What to do:
Whenever a line of the listing contains "about", it counts; give the total number of such lines and nothing more.

(Exercise material Opens)

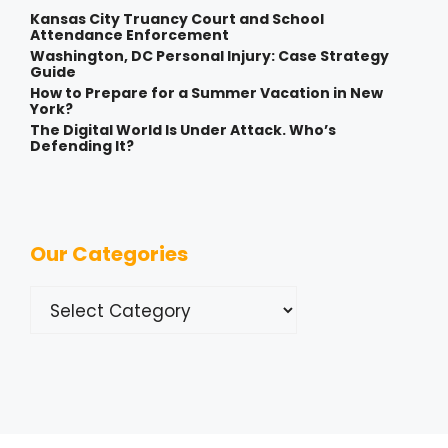
Kansas City Truancy Court and School
Attendance Enforcement
Washington, DC Personal Injury: Case Strategy
Guide
How to Prepare for a Summer Vacation in New
York?
The Digital World Is Under Attack. Who’s
Defending It?
Our Categories
Categories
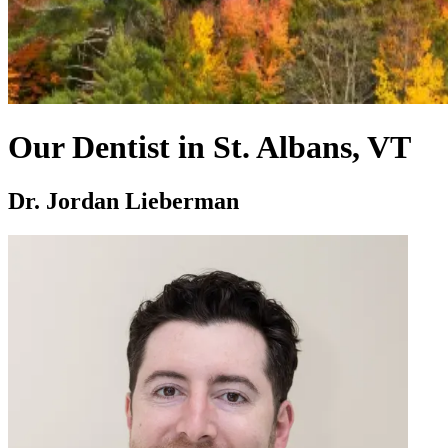
Our Dentist in St. Albans, VT
Dr. Jordan Lieberman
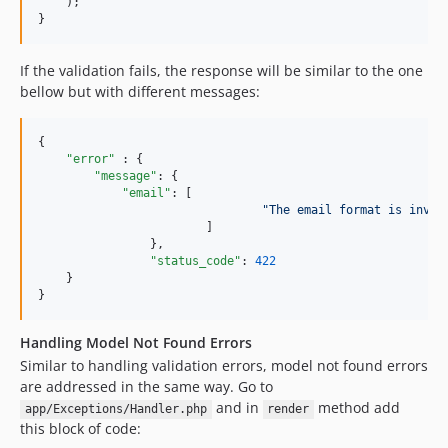
    );

}
If the validation fails, the response will be similar to the one
bellow but with different messages:
{

"error" 
: {

"message"
: {

"email"
: [

"
The email format is inval
			]

		},

"status_code"
: 
422
    }

}
Handling Model Not Found Errors
Similar to handling validation errors, model not found errors
are addressed in the same way. Go to
and in
method add
app/Exceptions/Handler.php
render
this block of code:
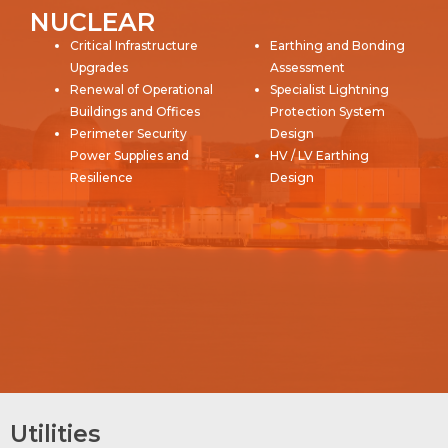
NUCLEAR
Critical Infrastructure
Earthing and Bonding
Upgrades
Assessment
Renewal of Operational
Specialist Lightning
Buildings and Offices
Protection System
Perimeter Security
Design
Power Supplies and
HV / LV Earthing
Resilience
Design
Utilities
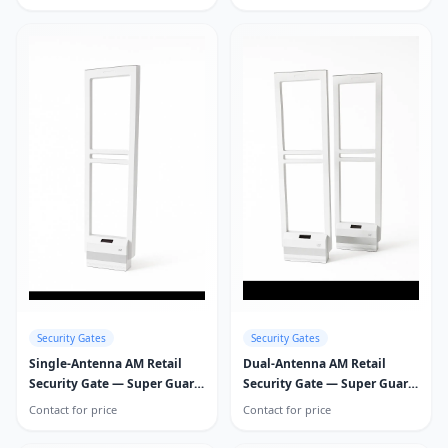
Security Gates
Security Gates
Single-Antenna AM Retail
Dual-Antenna AM Retail
Security Gate — Super Guard
Security Gate — Super Guard
Pro
Pro
Contact for price
Contact for price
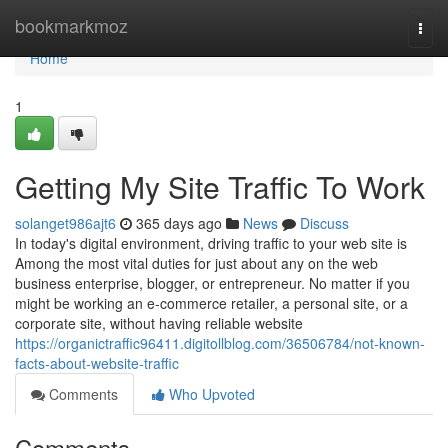
Home
bookmarkmoz
Togg
navi
Home
1
Getting My Site Traffic To Work
solanget986ajt6
365 days ago
News
Discuss
In today's digital environment, driving traffic to your web site is
Among the most vital duties for just about any on the web
business enterprise, blogger, or entrepreneur. No matter if you
might be working an e-commerce retailer, a personal site, or a
corporate site, without having reliable website
https://organictraffic96411.digitollblog.com/36506784/not-known-
facts-about-website-traffic
Comments
Who Upvoted
Comments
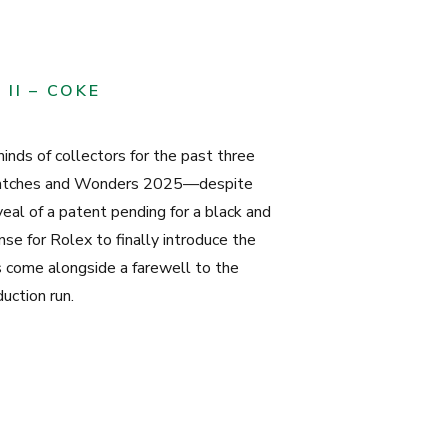
II – COKE
nds of collectors for the past three
Watches and Wonders 2025—despite
eal of a patent pending for a black and
e for Rolex to finally introduce the
 come alongside a farewell to the
uction run.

(Exercise material Closes)

Task response:
2